Juridiquement, ce nouveau résultat n’a cependant aucune valeur. Si, à titre individuel, des rectifications de vote peuvent être signalées après un scrutin en assemblée plénière, pour cause d’erreur technique, le résultat global intervenu lors d’un scrutin public ne peut pas être modifié après qu’il a eu lieu. C’est une règle de droit incontestable qu’aucun recours ne saurait entamer.

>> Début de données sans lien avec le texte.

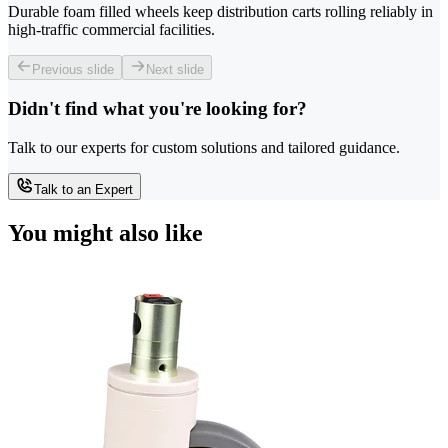
Durable foam filled wheels keep distribution carts rolling reliably in
high-traffic commercial facilities.
Previous slide
Next slide
Didn't find what you're looking for?
Talk to our experts for custom solutions and tailored guidance.
Talk to an Expert
You might also like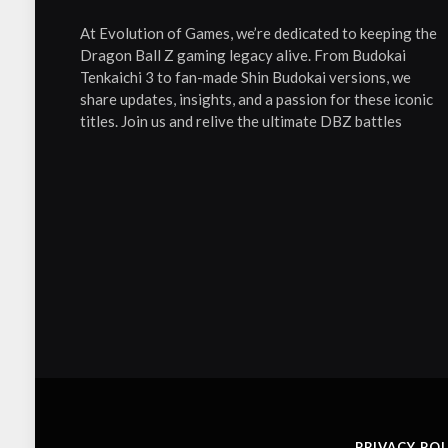
At Evolution of Games, we’re dedicated to keeping the
Dragon Ball Z gaming legacy alive. From Budokai
Tenkaichi 3 to fan-made Shin Budokai versions, we
share updates, insights, and a passion for these iconic
titles. Join us and relive the ultimate DBZ battles
PRIVACY POL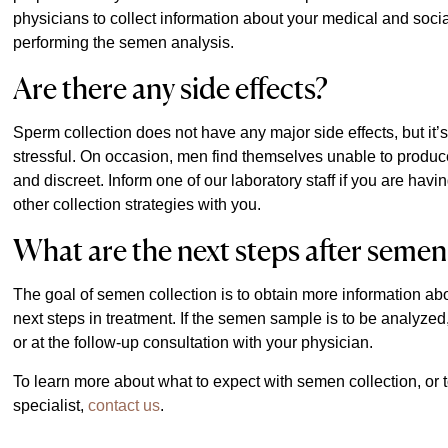
physicians to collect information about your medical and soci
performing the semen analysis.
Are there any side effects?
Sperm collection does not have any major side effects, but it’s
stressful. On occasion, men find themselves unable to produc
and discreet. Inform one of our laboratory staff if you are havin
other collection strategies with you.
What are the next steps after semen
The goal of semen collection is to obtain more information about
next steps in treatment. If the semen sample is to be analyzed, y
or at the follow-up consultation with your physician.
To learn more about what to expect with semen collection, o
specialist,
contact us
.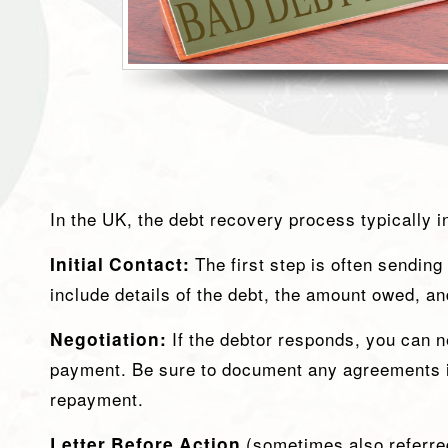
In the UK, the debt recovery process typically 
Initial Contact:
The first step is often sending
include details of the debt, the amount owed, a
Negotiation:
If the debtor responds, you can 
payment. Be sure to document any agreements in
repayment.
Letter Before Action
(sometimes also referred 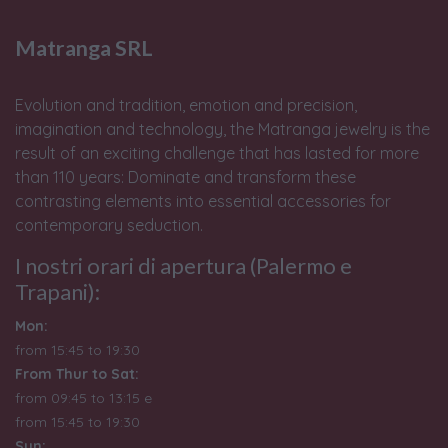
Matranga SRL
Evolution and tradition, emotion and precision,
imagination and technology, the Matranga jewelry is the
result of an exciting challenge that has lasted for more
than 110 years: Dominate and transform these
contrasting elements into essential accessories for
contemporary seduction.
I nostri orari di apertura (Palermo e
Trapani):
Mon:
from 15:45 to 19:30
From Thur to Sat:
from 09:45 to 13:15 e
from
15:45 to 19:30
Sun: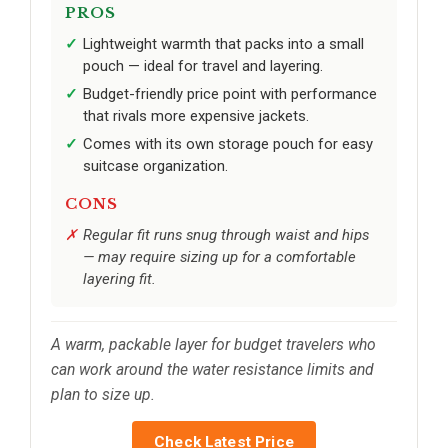
PROS
Lightweight warmth that packs into a small
pouch — ideal for travel and layering.
Budget-friendly price point with performance
that rivals more expensive jackets.
Comes with its own storage pouch for easy
suitcase organization.
CONS
Regular fit runs snug through waist and hips
— may require sizing up for a comfortable
layering fit.
A warm, packable layer for budget travelers who
can work around the water resistance limits and
plan to size up.
Check Latest Price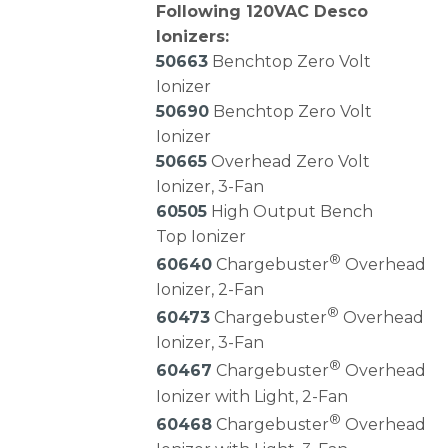
Following 120VAC Desco
Ionizers:
50663
Benchtop Zero Volt
Ionizer
50690
Benchtop Zero Volt
Ionizer
50665
Overhead Zero Volt
Ionizer, 3-Fan
60505
High Output Bench
Top Ionizer
®
60640
Chargebuster
Overhead
Ionizer, 2-Fan
®
60473
Chargebuster
Overhead
Ionizer, 3-Fan
®
60467
Chargebuster
Overhead
Ionizer with Light, 2-Fan
®
60468
Chargebuster
Overhead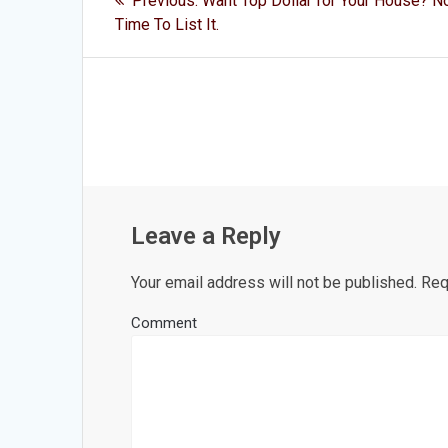
Previous:
Want Top Dollar for Your House? N
post:
navigation
Time To List It.
Leave a Reply
Your email address will not be published.
Requ
Comment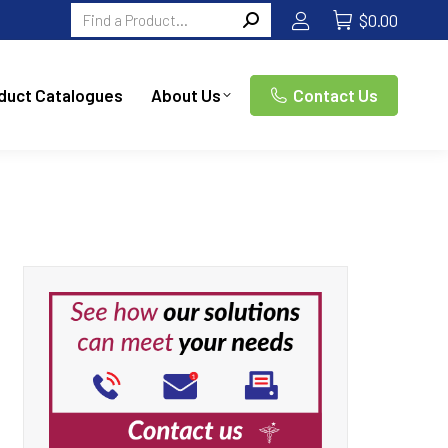
Search:
$
0.00
duct Catalogues
About Us
Contact Us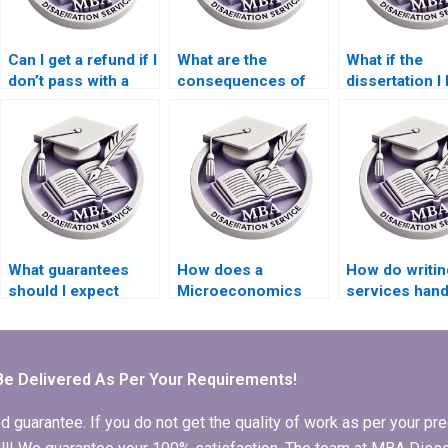
Can I get a refund if I
What are the
What if the
don’t pass with a
consequences of
dissertation I 
paid dissertation?
hiring someone for
someone for
my dissertation?
doesn’t meet
expectations?
What guarantees
How does a
How do writin
should I expect
Microeconomics
services hand
when hiring a
dissertation writing
dissertation
dissertation writer?
service handle
revisions afte
revisions?
feedback fro
advisors?
Be Delivered As Per Your Requirements!
arantee. If you do not get the quality of work as per your prec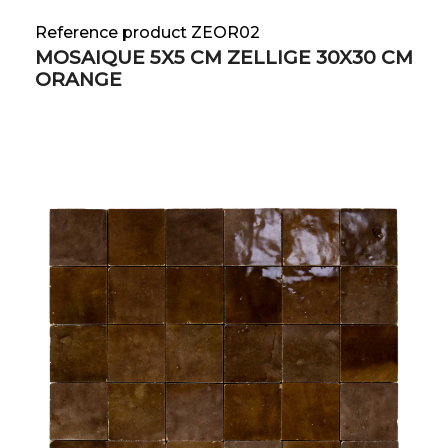
Reference product ZEOR02
MOSAIQUE 5X5 CM ZELLIGE 30X30 CM
ORANGE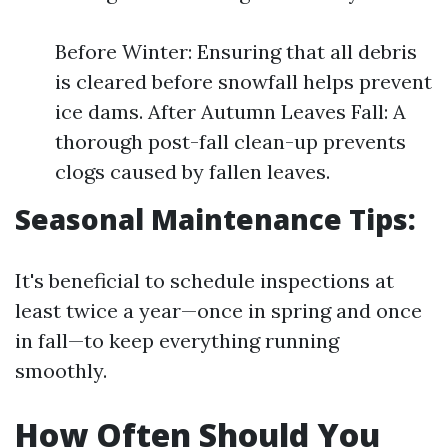
Before Winter: Ensuring that all debris
is cleared before snowfall helps prevent
ice dams. After Autumn Leaves Fall: A
thorough post-fall clean-up prevents
clogs caused by fallen leaves.
Seasonal Maintenance Tips:
It's beneficial to schedule inspections at
least twice a year—once in spring and once
in fall—to keep everything running
smoothly.
How Often Should You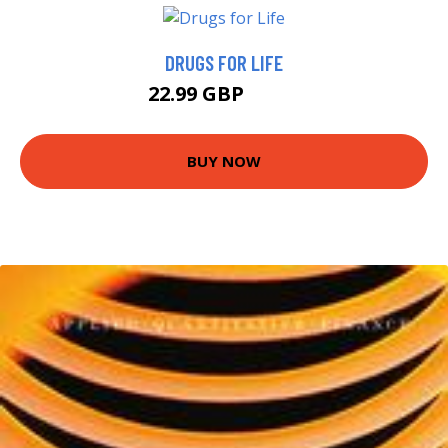
DRUGS FOR LIFE
22.99 GBP
27.2 GBP
BUY NOW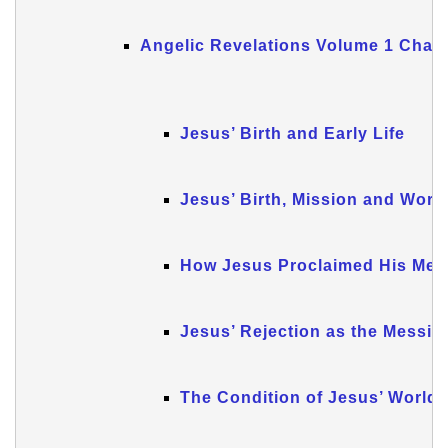
Angelic Revelations Volume 1 Chapt
Jesus’ Birth and Early Life
Jesus’ Birth, Mission and Work
How Jesus Proclaimed His Mes
Jesus’ Rejection as the Messia
The Condition of Jesus’ World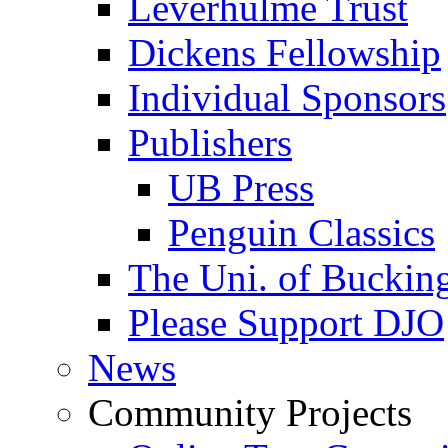
Leverhulme Trust
Dickens Fellowship
Individual Sponsors
Publishers
UB Press
Penguin Classics
The Uni. of Bucki
Please Support DJO
News
Community Projects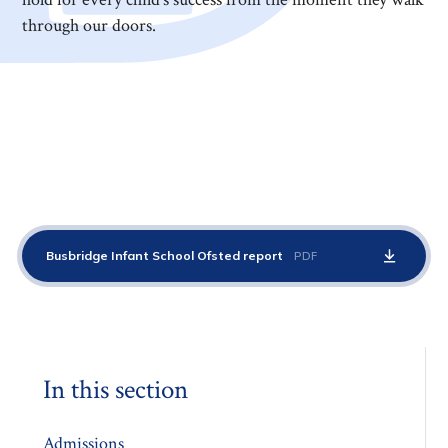
through our doors.
Busbridge Infant School Ofsted report
PDF
In this section
Admissions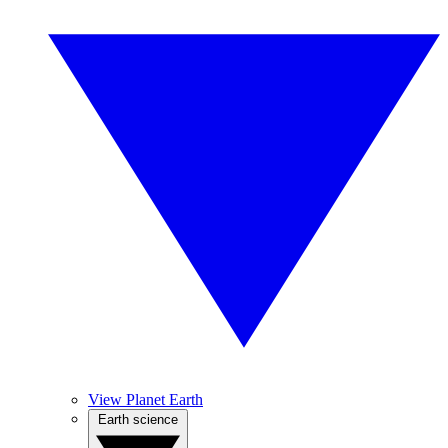
View Planet Earth
Earth science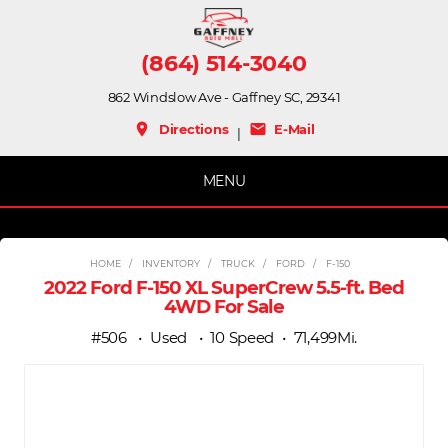
(864) 514-3040
862 Windslow Ave - Gaffney SC, 29341
place
mail
Directions
E-Mail
|
MENU
HOME
INVENTORY
TRUCK
FORD
F-150
2022 Ford F-150 XL SuperCrew 5.5-ft. Bed
4WD For Sale
#506
Used
10 Speed
71,499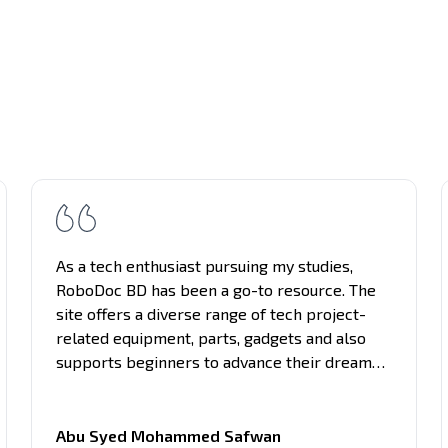
As a tech enthusiast pursuing my studies,
RoboDoc BD has been a go-to resource. The
site offers a diverse range of tech project-
related equipment, parts, gadgets and also
supports beginners to advance their dream
project. What sets it apart is the clarity of
information presented, making complex
concepts understandable. Support and guides
Abu Syed Mohammed Safwan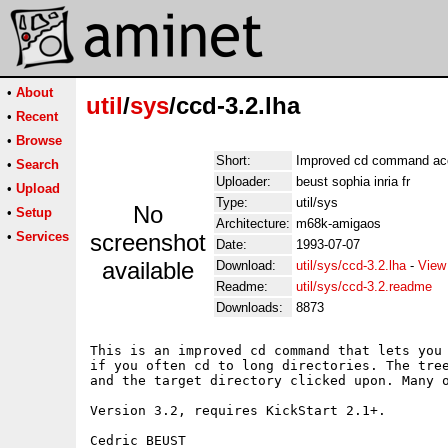
•
About
util
/
sys
/ccd-3.2.lha
•
Recent
•
Browse
Short:
Improved cd command acce
•
Search
Uploader:
beust sophia inria fr
•
Upload
Type:
util/sys
No
•
Setup
Architecture:
m68k-amigaos
•
Services
screenshot
Date:
1993-07-07
available
Download:
util/sys/ccd-3.2.lha
-
View
Readme:
util/sys/ccd-3.2.readme
Downloads:
8873
This is an improved cd command that lets you 
if you often cd to long directories. The tree
and the target directory clicked upon. Many o
Version 3.2, requires KickStart 2.1+.

Cedric BEUST
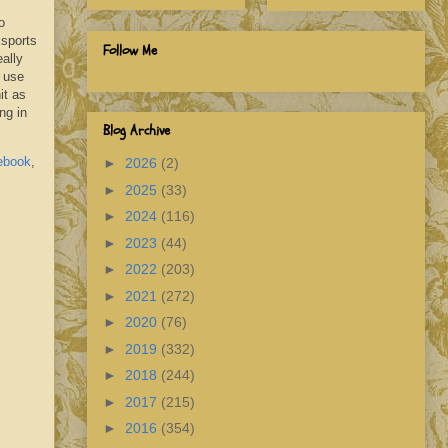
o
 sports
Follow Me
eally
d use
it as
ng in
Blog Archive
ebook
,
►
2026
(2)
►
2025
(33)
►
2024
(116)
►
2023
(44)
►
2022
(203)
►
2021
(272)
►
2020
(76)
►
2019
(332)
►
2018
(244)
►
2017
(215)
►
2016
(354)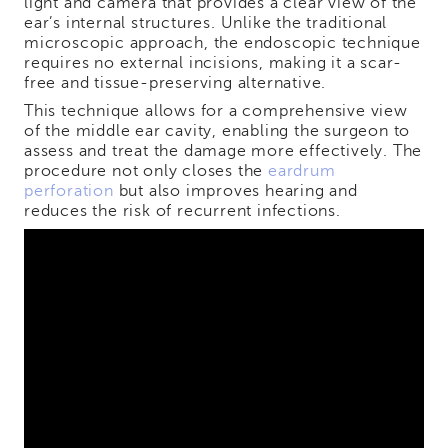
light and camera that provides a clear view of the
ear’s internal structures. Unlike the traditional
microscopic approach, the endoscopic technique
requires no external incisions, making it a scar-
free and tissue-preserving alternative.
This technique allows for a comprehensive view
of the middle ear cavity, enabling the surgeon to
assess and treat the damage more effectively. The
procedure not only closes the
eardrum
perforation
but also improves hearing and
reduces the risk of recurrent infections.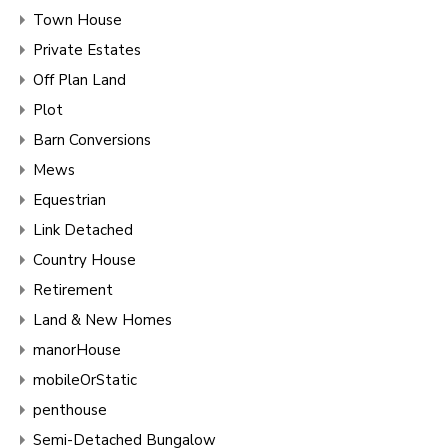
Town House
Private Estates
Off Plan Land
Plot
Barn Conversions
Mews
Equestrian
Link Detached
Country House
Retirement
Land & New Homes
manorHouse
mobileOrStatic
penthouse
Semi-Detached Bungalow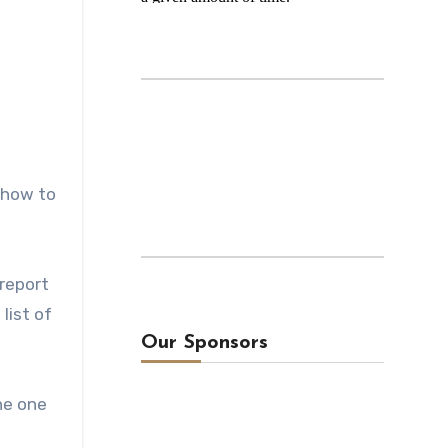
e how to
 report
list of
Our Sponsors
he one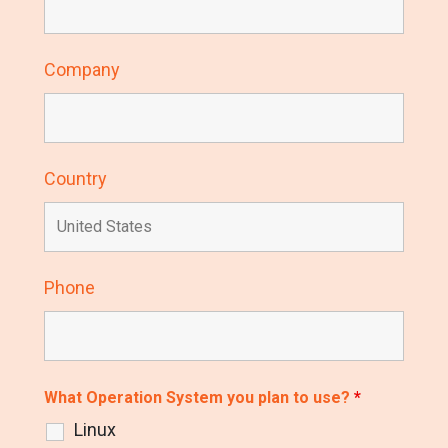
Company
Country
Phone
What Operation System you plan to use?
*
Linux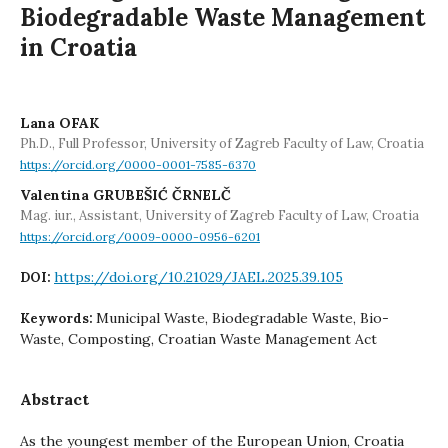
Biodegradable Waste Management
in Croatia
Lana OFAK
Ph.D., Full Professor, University of Zagreb Faculty of Law, Croatia
https://orcid.org/0000-0001-7585-6370
Valentina GRUBEŠIĆ ČRNELČ
Mag. iur., Assistant, University of Zagreb Faculty of Law, Croatia
https://orcid.org/0009-0000-0956-6201
https://doi.org/10.21029/JAEL.2025.39.105
DOI:
Municipal Waste, Biodegradable Waste, Bio-
Keywords:
Waste, Composting, Croatian Waste Management Act
Abstract
As the youngest member of the European Union, Croatia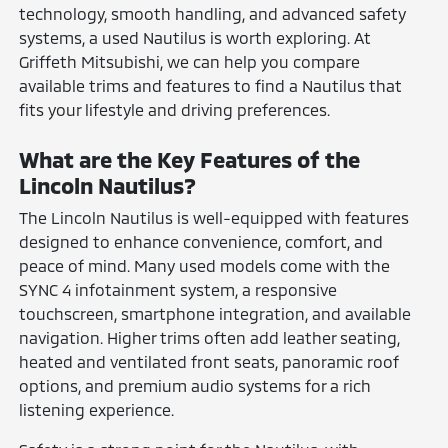
technology, smooth handling, and advanced safety
systems, a used Nautilus is worth exploring. At
Griffeth Mitsubishi, we can help you compare
available trims and features to find a Nautilus that
fits your lifestyle and driving preferences.
What are the Key Features of the
Lincoln Nautilus?
The Lincoln Nautilus is well-equipped with features
designed to enhance convenience, comfort, and
peace of mind. Many used models come with the
SYNC 4 infotainment system, a responsive
touchscreen, smartphone integration, and available
navigation. Higher trims often add leather seating,
heated and ventilated front seats, panoramic roof
options, and premium audio systems for a rich
listening experience.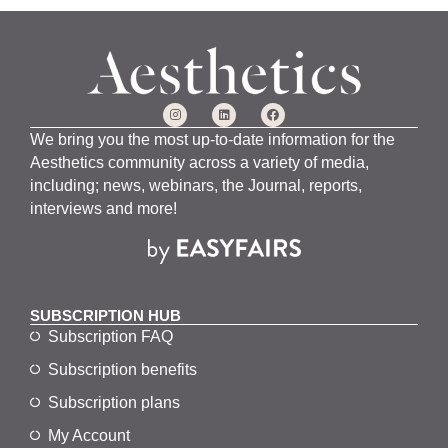
We bring you the most up-to-date information for the
Aesthetics community across a variety of media,
including; news, webinars, the Journal, reports,
interviews and more!
SUBSCRIPTION HUB
Subscription FAQ
Subscription benefits
Subscription plans
My Account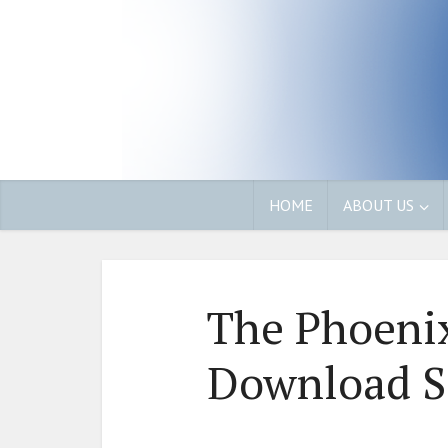
HOME
ABOUT US
The Phoenix
Download S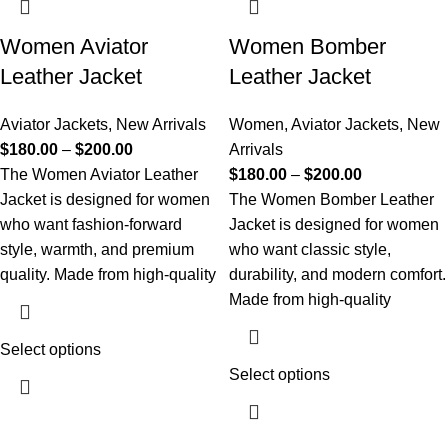
Women Aviator
Women Bomber
Leather Jacket
Leather Jacket
Aviator Jackets
,
New Arrivals
Women
,
Aviator Jackets
,
New
$
180.00
–
$
200.00
Arrivals
The Women Aviator Leather
$
180.00
–
$
200.00
Jacket is designed for women
The Women Bomber Leather
who want fashion-forward
Jacket is designed for women
style, warmth, and premium
who want classic style,
quality. Made from high-quality
durability, and modern comfort.
Made from high-quality
Select options
Select options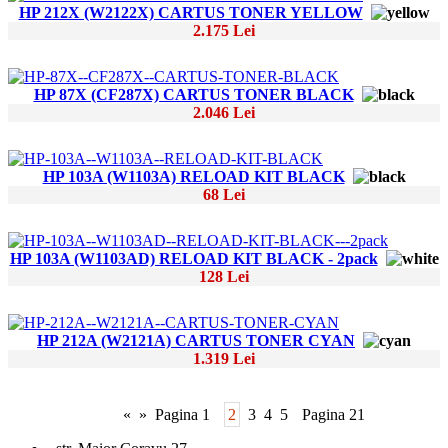
HP 212X (W2122X) CARTUS TONER YELLOW
2.175 Lei
HP 87X (CF287X) CARTUS TONER BLACK
2.046 Lei
HP 103A (W1103A) RELOAD KIT BLACK
68 Lei
HP 103A (W1103AD) RELOAD KIT BLACK - 2pack
128 Lei
HP 212A (W2121A) CARTUS TONER CYAN
1.319 Lei
«
»
Pagina 1
2
3
4
5
Pagina 21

On ne peut néanmoins en rester politiquement là. La position du Parlement européen ne saurait être tenue pour ce qu’elle n’est pas, surtout qu’en matière de pêche le Parlement est co décisionnaire avec le Conseil des ministres européens. Il est désormais de la responsabilité de celui-ci de tenir compte du vrai résultat du vote, favorable à l’interdiction. Le règlement Pêche profonde est entre ses mains. A lui de trouver un compromis équilibré avec la position majoritaire du Parlement européen, compromis qui pourrait consister à fixer un objectif d’interdiction dans les quatre ans à venir et à organiser entre temps une transition pour préparer la reconversion en palangriers de la dizaine de chalutiers concernés, favorisant ainsi la continuité de l’emploi. 

Le gouvernement français, très impliqué sur ce dossier, peut être le moteur de ce compromis. Il a  l’occasion de montrer que la transition écologique dont il se réclame n’est pas un vain mot et se traduit dans les actes."